Palestinian Authority Chairman Yasir Arafat suffered defeat at the hands of his own parliament yesterday when 51 out of its 88 members demanded of vote of confidence be taken to ratify his new cabinet arrangements (adding 5 new members).  Arafat is supposed to be implementing reforms in the corruption ridden PA but so far has only been involved in declarations to that effect and a bit of cosmetics. 

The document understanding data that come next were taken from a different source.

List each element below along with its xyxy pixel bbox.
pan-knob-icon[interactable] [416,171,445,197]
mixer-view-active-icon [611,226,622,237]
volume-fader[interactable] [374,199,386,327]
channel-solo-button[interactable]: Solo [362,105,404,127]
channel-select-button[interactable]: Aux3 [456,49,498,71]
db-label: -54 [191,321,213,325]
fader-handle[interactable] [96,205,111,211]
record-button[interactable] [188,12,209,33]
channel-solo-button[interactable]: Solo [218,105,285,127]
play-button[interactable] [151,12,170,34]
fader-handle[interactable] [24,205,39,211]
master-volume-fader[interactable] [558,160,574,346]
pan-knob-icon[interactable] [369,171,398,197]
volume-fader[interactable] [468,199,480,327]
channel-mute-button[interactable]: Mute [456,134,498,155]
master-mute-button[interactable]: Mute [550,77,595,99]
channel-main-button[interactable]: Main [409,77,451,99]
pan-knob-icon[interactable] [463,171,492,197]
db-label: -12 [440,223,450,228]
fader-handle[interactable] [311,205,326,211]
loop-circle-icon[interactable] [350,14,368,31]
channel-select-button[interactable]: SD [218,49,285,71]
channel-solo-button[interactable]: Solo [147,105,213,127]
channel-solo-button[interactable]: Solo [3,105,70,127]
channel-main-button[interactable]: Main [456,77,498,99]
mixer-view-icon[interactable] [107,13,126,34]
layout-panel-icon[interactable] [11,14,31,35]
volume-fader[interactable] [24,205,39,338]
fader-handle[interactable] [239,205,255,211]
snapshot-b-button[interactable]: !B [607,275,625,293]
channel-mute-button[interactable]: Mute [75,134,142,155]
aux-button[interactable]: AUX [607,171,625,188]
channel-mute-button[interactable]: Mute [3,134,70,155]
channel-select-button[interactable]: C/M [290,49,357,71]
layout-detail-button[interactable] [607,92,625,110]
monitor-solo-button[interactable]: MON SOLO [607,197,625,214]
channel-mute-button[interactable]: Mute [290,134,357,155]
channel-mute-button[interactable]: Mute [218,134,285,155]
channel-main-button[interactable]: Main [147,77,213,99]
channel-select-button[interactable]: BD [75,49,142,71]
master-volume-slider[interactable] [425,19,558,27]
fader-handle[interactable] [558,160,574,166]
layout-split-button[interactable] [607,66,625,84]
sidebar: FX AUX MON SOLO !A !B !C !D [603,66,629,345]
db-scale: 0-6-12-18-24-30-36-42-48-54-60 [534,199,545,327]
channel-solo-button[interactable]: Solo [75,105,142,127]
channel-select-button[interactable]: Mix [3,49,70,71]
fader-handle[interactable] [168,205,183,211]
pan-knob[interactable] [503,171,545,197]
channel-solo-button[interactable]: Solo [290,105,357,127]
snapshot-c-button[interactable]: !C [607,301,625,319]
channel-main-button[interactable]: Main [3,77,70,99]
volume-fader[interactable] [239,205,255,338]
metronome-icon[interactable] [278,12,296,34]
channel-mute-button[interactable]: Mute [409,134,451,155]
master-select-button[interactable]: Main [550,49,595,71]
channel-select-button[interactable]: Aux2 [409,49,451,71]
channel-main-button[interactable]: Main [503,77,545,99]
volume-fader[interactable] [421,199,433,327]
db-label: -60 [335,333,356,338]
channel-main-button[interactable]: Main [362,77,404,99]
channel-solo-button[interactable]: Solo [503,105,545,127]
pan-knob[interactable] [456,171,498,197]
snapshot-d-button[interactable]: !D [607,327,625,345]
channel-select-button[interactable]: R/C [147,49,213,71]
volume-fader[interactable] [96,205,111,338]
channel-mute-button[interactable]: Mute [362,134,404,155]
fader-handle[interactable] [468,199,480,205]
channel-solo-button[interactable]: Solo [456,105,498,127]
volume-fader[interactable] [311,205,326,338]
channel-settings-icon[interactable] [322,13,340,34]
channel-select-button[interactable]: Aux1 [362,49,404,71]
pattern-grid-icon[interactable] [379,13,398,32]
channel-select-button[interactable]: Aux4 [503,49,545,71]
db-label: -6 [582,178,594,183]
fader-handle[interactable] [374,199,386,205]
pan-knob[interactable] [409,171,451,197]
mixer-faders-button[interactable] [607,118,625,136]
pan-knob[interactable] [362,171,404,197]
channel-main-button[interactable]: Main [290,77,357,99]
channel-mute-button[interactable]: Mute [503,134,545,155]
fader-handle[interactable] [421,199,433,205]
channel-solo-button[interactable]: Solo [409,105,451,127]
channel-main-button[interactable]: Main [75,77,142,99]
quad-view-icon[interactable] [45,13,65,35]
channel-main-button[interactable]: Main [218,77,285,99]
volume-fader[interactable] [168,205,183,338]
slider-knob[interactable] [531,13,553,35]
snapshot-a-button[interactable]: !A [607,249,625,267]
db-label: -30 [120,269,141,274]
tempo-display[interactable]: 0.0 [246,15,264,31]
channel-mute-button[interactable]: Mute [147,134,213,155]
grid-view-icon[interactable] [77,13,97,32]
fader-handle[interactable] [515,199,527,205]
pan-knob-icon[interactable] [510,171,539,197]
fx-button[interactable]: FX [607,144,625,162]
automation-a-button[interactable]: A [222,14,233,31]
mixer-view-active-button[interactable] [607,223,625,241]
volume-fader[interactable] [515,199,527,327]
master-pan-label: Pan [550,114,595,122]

Israel is fed up with him for close to two years and certainly since Ariel Sharon became prime minister, the Americans and President Bush broke all relations with him in June and even the Europeans who still communicate with him on occasion have thrown in the towel.  Arafat’s relationship with the ‘moderates’ such as Jordan’s King Abdullah and Egypt’s Mubarak are poor while most of the radical Arab leadership demand he step up his terrorism against Israel and applaud him when he does so while condemning him when he makes ‘peaceful’ noises.

No doubt he is the symbol of the Palestinian people, yet he is also a corrupt and vicious terrorist.  As of last December PM Sharon declared him “irrelevant” only to be lectured by most that he is “the legitimately elected leader of the Palestinian people” and therefore Israel has no choice but to negotiate with him.

There are still some in certain extreme left circles in Israel who consider him “relevant”.  But after almost two years of a failed ‘popular uprising’ or intifada Palestinian parliament representatives have also had enough and they forced the resignation of his governing council instead of accepting a cosmetic face-lift, claiming they are demanding real change.  Many are calling it a great victory for democracy, but that is yet to be seen.  Elections (after 7 years) are scheduled for January 2003.

Arafat the symbol remains.  Arafat the man has been rejected and in practical terms is on his way to ‘irrelevancy’.  Much of the revolt is a palace coup as his own Fatah turned on him.  They at least have some sense of the suffering of the Palestinian people, even if it took a long time to surface.  They cannot say so publicly, but they are aware Arafat is the cause.  Privately many say he should have taken what was offered at Camp David 2000 and Taba 2001.

Originally Sharon was opposed to allowing the convening of the Palestinian Parliament but the security services convinced him it was in Israel’s interests to let the ‘show go on’ and they were correct.  It is not clear whether reforms are truly on the way or if Arafat will appoint a prime minister who will be the real power broker.

Arafat is weakened and now the political, diplomatic game may begin in earnest by those Palestinians who honestly seek a solution to the conflict.  Nonetheless, Israel’s battle against terrorism will continue in parallel with the battle for peace. 

As long as Arafat was ‘relevant’ the ‘battle for peace’ was not.